Everything the CLI does is available programmatically — import itemeval exposes one function per pipeline step, plus the config models. Use whichever fits: the CLI for terminal/script workflows, the Python API for notebooks and orchestration code. Both drive the exact same internals and produce the same on-disk outputs.

The surface

import itemeval

itemeval.load_config(path)        # YAML -> ExperimentConfig (raises ConfigError)
itemeval.prepare_study(cfg)       # config -> PreparedStudy (datasets, templates, grid, plan, pricing)
itemeval.estimate_study(prep)     # -> Estimate (projected calls/tokens/$ per stage)
itemeval.run_generate(prep)       # -> GenerateResult (stage 1; writes solutions store)
itemeval.run_grade(prep)          # -> GradeResult (stage 2; writes gradings store)
itemeval.export_study(cfg)        # -> ExportResult (writes export/ tables)
itemeval.build_status(cfg, prep)  # -> StatusReport (completion matrix)

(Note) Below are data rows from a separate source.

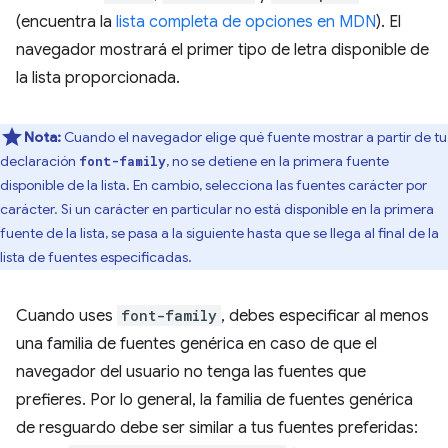
(encuentra la
lista completa de opciones en MDN
). El
navegador mostrará el primer tipo de letra disponible de
la lista proporcionada.
Nota:
Cuando el navegador elige qué fuente mostrar a partir de tu
declaración
, no se detiene en la primera fuente
font-family
disponible de la lista. En cambio, selecciona las fuentes carácter por
carácter. Si un carácter en particular no está disponible en la primera
fuente de la lista, se pasa a la siguiente hasta que se llega al final de la
lista de fuentes especificadas.
Cuando uses
font-family
, debes especificar al menos
una familia de fuentes genérica en caso de que el
navegador del usuario no tenga las fuentes que
prefieres. Por lo general, la familia de fuentes genérica
de resguardo debe ser similar a tus fuentes preferidas: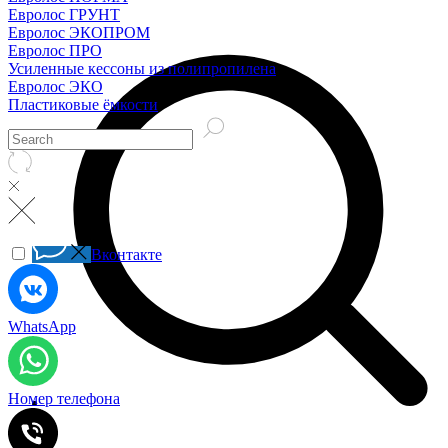
Евролос ГРУНТ
Евролос ЭКОПРОМ
Евролос ПРО
Усиленные кессоны из полипропилена
Евролос ЭКО
Пластиковые ёмкости
Вконтакте
WhatsApp
Номер телефона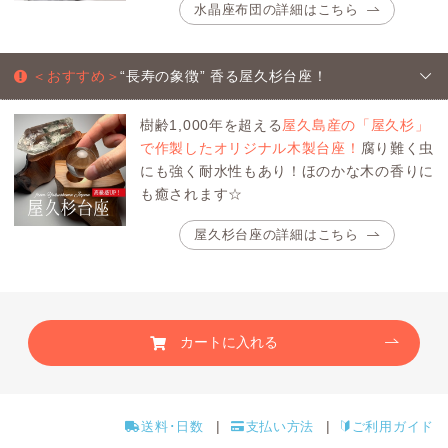
水晶座布団の詳細はこちら
＜おすすめ＞
“長寿の象徴” 香る屋久杉台座！
樹齢1,000年を超える
屋久島産の「屋久杉」
で作製したオリジナル木製台座！
腐り難く虫
にも強く耐水性もあり！ほのかな木の香りに
も癒されます☆
屋久杉台座の詳細はこちら
カートに入れる
送料･日数
支払い方法
ご利用ガイド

itemeval.ExperimentConfig         # the validated config model
itemeval.Item                     # the canonical item model
itemeval.__version__

These names (itemeval.__all__) are the entire supported Python surface. _-prefixed modules remain importable but carry no stability promise — pre-1.0 they may change in any minor release.

A complete run

import itemeval

cfg = itemeval.load_config("configs/my_study.yaml")
prep = itemeval.prepare_study(cfg)          # loads datasets (pins revisions), expands the grid

est = itemeval.estimate_study(prep)
print(f"projected: generate ${est.generate.usd:.2f}, grade ${est.grade.usd:.2f}")
for w in est.warnings:
    print("warning:", w)
assert est.total_usd < 20, "over budget — not running"   # the gate is YOUR job here

gen = itemeval.run_generate(prep)           # resumable: completed conditions skip
assert not any(c.status == "error" for c in gen.conditions), gen.conditions

graded = itemeval.run_grade(prep)
print(f"{graded.rows_written} gradings, {graded.parse_failures} parse failures")

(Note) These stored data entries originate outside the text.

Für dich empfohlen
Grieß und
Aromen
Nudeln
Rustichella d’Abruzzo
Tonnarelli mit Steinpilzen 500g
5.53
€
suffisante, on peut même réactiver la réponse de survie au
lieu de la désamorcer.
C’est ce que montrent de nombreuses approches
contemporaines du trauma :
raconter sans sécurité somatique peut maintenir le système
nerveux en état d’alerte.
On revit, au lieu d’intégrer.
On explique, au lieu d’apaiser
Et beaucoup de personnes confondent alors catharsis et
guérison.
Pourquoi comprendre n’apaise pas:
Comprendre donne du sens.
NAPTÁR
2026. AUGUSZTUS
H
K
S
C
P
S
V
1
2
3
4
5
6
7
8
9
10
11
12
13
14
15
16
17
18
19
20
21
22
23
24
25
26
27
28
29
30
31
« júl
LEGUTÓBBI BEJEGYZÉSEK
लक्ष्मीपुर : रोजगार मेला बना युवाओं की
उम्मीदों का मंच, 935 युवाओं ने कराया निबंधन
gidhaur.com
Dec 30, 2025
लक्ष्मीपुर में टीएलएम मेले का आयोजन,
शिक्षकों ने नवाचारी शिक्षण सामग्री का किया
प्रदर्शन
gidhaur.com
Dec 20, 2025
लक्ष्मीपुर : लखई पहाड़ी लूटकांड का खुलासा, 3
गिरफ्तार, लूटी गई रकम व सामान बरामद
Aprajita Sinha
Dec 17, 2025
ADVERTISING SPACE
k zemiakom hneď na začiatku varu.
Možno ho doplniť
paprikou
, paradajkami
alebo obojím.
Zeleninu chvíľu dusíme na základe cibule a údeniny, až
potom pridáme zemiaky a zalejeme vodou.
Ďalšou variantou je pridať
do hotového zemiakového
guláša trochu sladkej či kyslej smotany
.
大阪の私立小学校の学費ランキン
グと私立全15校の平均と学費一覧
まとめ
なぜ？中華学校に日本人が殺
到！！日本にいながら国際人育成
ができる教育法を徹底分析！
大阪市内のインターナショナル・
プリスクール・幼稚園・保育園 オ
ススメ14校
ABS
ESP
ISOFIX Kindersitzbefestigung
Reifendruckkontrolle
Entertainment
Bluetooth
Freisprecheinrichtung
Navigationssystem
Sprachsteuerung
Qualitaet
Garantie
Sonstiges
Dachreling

exported = itemeval.export_study(cfg)
report = itemeval.build_status(cfg, prep)

Then analyze:

import pandas as pd
df = pd.read_parquet(cfg.study_dir / "export" / "gradings_long.parquet")

Result objects

All returns are pydantic models — use .model_dump() / .model_dump_json() freely:

Call Returns Key fields
estimate_study Estimate generate/grade (.calls, .input_tokens, .output_tokens, .usd, .unpriced_models, per-condition list), total_usd, warnings
run_generate GenerateResult run_id, conditions (per-condition status run/skipped/error, rows_written, errors, usd), rows_written, total_usd, manifest_path
run_grade GradeResult as above plus parse_failures
export_study ExportResult rows, output paths, generation_usd, grading_usd, internally_reconciled
build_status StatusReport datasets, item counts, per-condition expected/completed/errors/parse_failures, spend, manifests

Useful keyword arguments

itemeval.prepare_study(cfg, refresh_pricing_table=True)   # pull OpenRouter prices first

itemeval.run_generate(prep,
    force=True,                          # re-run completed work (rows replaced)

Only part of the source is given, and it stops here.